Kakehata Seiji, Nakazawa Takara, Nomura Yasuya, Koike Takuji, Takahashi Hiroyuki
Endoscopic Ear Surgery Center, Ota General Hospital, Kawasaki, Kanagawa, Japan.
Department of Otorhinolaryngology, Showa University, Shinagawa-ku, Tokyo, Japan.
Otol Neurotol. 2025 Sep 1;46(8):e316-e322. doi: 10.1097/MAO.0000000000004550. Epub 2025 Jul 30.
The enhanced visualization provided by endoscopes has allowed for the identification of several anatomical structures that were previously unnoticed or overlooked when using a microscope. This study focused on the endoscopic anatomy of the posterior malleal ligament (PML), examining its presence, attachment sites, relationship with the chorda tympani, and its physiological function and surgical relevance.
A retrospective study and theoretical analysis.
Tertiary referral center.
Thirty-seven out of 64 cases of tympanoplasty performed as initial operations at Ota General Hospital between July 2023 and June 2024 were analyzed.
A detailed examination of surgical findings was conducted using a 2.7-mm endoscope with a 4K camera and recorded surgical videos to evaluate the following items: presence of a ligament or fold, attachment sites of the PML, and the anatomical relationship between the PML and the chorda tympani. Specimens of the PML were evaluated histopathologically. The effect of the stiffness of the PML on the vibration of the malleus and stapes was assessed using the finite-element method (FEM).
Variants were documented photographically and organized into tables. The change in vibration velocity at different PML stiffness levels was calculated using the FEM model.

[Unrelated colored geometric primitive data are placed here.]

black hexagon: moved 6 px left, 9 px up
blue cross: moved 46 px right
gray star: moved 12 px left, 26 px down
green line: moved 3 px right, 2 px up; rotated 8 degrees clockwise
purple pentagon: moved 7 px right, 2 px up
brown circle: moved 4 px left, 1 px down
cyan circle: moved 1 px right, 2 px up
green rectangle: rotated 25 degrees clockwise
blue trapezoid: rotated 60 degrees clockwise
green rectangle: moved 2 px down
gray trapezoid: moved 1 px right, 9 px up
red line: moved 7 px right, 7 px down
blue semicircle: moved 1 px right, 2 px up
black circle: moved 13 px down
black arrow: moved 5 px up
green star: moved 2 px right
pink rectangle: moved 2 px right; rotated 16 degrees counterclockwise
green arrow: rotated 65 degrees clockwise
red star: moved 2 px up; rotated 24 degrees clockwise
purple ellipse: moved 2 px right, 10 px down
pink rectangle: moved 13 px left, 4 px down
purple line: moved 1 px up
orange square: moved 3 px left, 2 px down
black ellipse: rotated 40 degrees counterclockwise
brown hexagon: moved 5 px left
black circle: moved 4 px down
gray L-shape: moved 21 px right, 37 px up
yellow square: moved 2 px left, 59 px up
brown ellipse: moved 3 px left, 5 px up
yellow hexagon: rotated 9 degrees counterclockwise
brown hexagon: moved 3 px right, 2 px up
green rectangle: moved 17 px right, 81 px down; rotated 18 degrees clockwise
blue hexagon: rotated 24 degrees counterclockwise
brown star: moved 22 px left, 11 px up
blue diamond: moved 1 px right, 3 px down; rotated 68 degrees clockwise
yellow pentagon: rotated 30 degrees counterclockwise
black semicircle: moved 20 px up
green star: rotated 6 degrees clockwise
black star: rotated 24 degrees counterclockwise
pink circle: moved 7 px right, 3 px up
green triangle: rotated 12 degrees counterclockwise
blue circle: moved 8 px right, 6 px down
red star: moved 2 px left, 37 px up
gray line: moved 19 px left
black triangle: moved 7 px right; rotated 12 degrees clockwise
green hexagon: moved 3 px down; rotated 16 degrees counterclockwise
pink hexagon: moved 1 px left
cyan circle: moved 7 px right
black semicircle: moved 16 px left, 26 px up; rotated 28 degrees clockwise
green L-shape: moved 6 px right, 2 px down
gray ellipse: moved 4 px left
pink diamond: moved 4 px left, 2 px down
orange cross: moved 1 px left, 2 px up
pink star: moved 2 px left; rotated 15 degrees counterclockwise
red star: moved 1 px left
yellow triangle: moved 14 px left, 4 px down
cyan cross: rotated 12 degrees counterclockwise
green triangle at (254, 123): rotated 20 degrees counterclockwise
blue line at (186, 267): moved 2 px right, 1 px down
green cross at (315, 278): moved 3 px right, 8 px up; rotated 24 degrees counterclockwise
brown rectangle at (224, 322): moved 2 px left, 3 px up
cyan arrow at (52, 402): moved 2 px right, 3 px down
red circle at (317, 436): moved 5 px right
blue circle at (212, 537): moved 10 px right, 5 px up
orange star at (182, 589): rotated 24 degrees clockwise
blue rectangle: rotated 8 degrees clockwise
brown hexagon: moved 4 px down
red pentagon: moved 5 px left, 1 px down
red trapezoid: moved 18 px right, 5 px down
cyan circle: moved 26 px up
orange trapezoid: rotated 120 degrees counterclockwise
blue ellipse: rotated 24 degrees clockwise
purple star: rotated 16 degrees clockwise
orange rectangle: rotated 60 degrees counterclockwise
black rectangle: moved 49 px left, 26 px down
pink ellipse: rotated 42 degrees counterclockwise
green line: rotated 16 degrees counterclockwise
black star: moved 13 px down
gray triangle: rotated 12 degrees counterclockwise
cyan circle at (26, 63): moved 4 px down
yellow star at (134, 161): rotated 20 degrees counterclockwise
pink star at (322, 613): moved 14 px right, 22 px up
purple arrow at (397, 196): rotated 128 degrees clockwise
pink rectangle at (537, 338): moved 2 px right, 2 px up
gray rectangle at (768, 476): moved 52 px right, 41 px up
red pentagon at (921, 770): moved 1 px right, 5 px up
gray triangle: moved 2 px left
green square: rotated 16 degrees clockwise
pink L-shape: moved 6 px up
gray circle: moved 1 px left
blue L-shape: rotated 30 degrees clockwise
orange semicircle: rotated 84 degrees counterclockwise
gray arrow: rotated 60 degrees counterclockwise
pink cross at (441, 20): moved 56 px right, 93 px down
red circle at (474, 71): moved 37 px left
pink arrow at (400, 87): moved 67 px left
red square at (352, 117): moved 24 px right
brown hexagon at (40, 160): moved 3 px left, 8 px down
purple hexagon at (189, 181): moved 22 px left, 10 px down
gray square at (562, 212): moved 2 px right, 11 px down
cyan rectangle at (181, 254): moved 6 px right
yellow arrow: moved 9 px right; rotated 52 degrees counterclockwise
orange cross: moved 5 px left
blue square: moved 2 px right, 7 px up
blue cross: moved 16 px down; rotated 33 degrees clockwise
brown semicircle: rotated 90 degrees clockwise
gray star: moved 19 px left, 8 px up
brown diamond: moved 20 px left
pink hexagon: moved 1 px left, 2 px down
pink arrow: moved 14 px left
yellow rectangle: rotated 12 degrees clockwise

The PML, originating from the pretympanic spine, runs anteriorly, lateral to, and on the chorda tympani, reaching the manubrium in all cases. The thick ligament was present in 32 of 37 cases (86.5%), whereas in 5 of 37 cases (13.5%), the apparent thick ligament was absent, but a fold was present. The ligament terminated at the upper part of the manubrium (type 1: 13.5%) or branched out and terminated at both the upper part of the manubrium and the tympanic membrane (TM) (type 2: 73.0%). In cases where a thin loose connective tissue was present, it had a wider attachment to the manubrium (type 3: 13.5%). Histopathological analysis revealed the presence of dense or thinly stretched fibrous connective tissue. The FEM model demonstrated that the stiffness of the PML has a minimal effect, less than 2 dB, on the vibration of the ossicle.
Our study suggests that the PML has a suspensory role in anchoring the malleus to the pretympanic spine and does not play a significant role in sound transmission. The PML and the pretympanic spine are reliable landmarks for identifying the chorda tympani. Our findings provide fundamental evidence that cutting the PML and removing the pretympanic spine to improve surgical access can be done safely without significantly impacting auditory function.
内窥镜提供的增强可视化效果使得能够识别出一些在使用显微镜时以前未被注意或忽略的解剖结构。本研究聚焦于后锤骨韧带(PML)的内窥镜解剖,检查其存在情况、附着部位、与鼓索神经的关系及其生理功能和手术相关性。
一项回顾性研究和理论分析。
三级转诊中心。
对2023年7月至2024年6月在大田综合医院首次进行鼓室成形术的64例患者中的37例进行了分析。
使用带有4K摄像头的2.7毫米内窥镜对手术结果进行详细检查,并记录手术视频以评估以下项目:韧带或皱襞的存在情况、PML的附着部位以及PML与鼓索神经之间的解剖关系。对PML标本进行组织病理学评估。使用有限元方法(FEM)评估PML的刚度对锤骨和镫骨振动的影响。
对变异情况进行拍照记录并整理成表格。使用FEM模型计算不同PML刚度水平下振动速度的变化。
PML起自鼓室前嵴,向前走行,位于鼓索神经的外侧并在其上方,在所有病例中均到达锤骨柄。37例中有32例(86.5%)存在增厚的韧带,而37例中有5例(13.5%)未见明显增厚的韧带,但有皱襞存在。韧带终止于锤骨柄上部(1型:13.5%)或分支并终止于锤骨柄上部和鼓膜(TM)(2型:73.0%)。在存在薄而疏松结缔组织的病例中,其与锤骨柄的附着更广泛(3型:13.5%)。组织病理学分析显示存在致密或稀疏伸展的纤维结缔组织。FEM模型表明,PML的刚度对听小骨振动的影响极小,小于2分贝。
我们的研究表明,PML在将锤骨固定于鼓室前嵴方面具有悬吊作用,在声音传导中不起重要作用。PML和鼓室前嵴是识别鼓索神经的可靠标志。我们的研究结果提供了基本证据,即切断PML并去除鼓室前嵴以改善手术入路可以安全进行,而不会对听觉功能产生显著影响。